| WHAT TO DO |
Using the entries below, output exactly the line containing "einen Beitrag nicht" and all lines that follow it to the end.

[Dataset entries]

>>>>

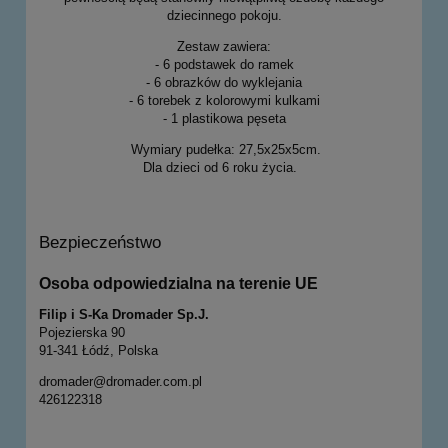
dziecinnego pokoju.
Zestaw zawiera:
- 6 podstawek do ramek
- 6 obrazków do wyklejania
- 6 torebek z kolorowymi kulkami
- 1 plastikowa pęseta
Wymiary pudełka: 27,5x25x5cm.
Dla dzieci od 6 roku życia.
Bezpieczeństwo
Osoba odpowiedzialna na terenie UE
Filip i S-Ka Dromader Sp.J.
Pojezierska 90
91-341 Łódź, Polska
dromader@dromader.com.pl
426122318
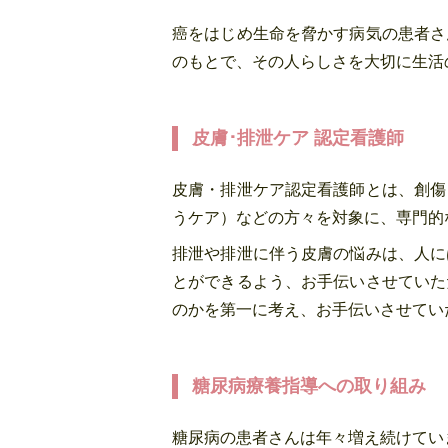
癌をはじめ生命を脅かす病気の患者さ
のもとで、その人らしさを大切に生活
皮膚･排泄ケア 認定看護師
皮膚・排泄ケア認定看護師とは、創傷
うケア）などの方々を対象に、専門的
排泄や排泄に伴う皮膚の悩みは、人に
とができるよう、お手伝いさせていた
のかを第一に考え、お手伝いさせてい
糖尿病療養指導への取り組み
糖尿病の患者さんは年々増え続けてい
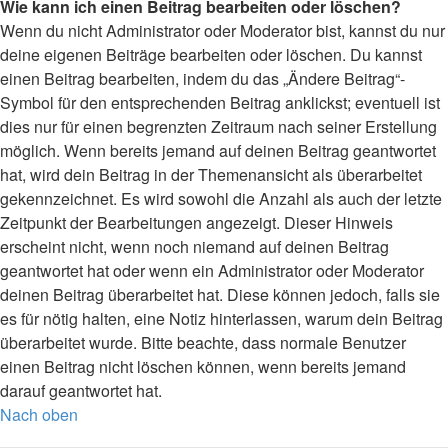
Wie kann ich einen Beitrag bearbeiten oder löschen?
Wenn du nicht Administrator oder Moderator bist, kannst du nur
deine eigenen Beiträge bearbeiten oder löschen. Du kannst
einen Beitrag bearbeiten, indem du das „Ändere Beitrag“-
Symbol für den entsprechenden Beitrag anklickst; eventuell ist
dies nur für einen begrenzten Zeitraum nach seiner Erstellung
möglich. Wenn bereits jemand auf deinen Beitrag geantwortet
hat, wird dein Beitrag in der Themenansicht als überarbeitet
gekennzeichnet. Es wird sowohl die Anzahl als auch der letzte
Zeitpunkt der Bearbeitungen angezeigt. Dieser Hinweis
erscheint nicht, wenn noch niemand auf deinen Beitrag
geantwortet hat oder wenn ein Administrator oder Moderator
deinen Beitrag überarbeitet hat. Diese können jedoch, falls sie
es für nötig halten, eine Notiz hinterlassen, warum dein Beitrag
überarbeitet wurde. Bitte beachte, dass normale Benutzer
einen Beitrag nicht löschen können, wenn bereits jemand
darauf geantwortet hat.
Nach oben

<<<<

| WRITTEN ANSWER |
einen Beitrag nicht löschen können, wenn bereits jemand
darauf geantwortet hat.
Nach oben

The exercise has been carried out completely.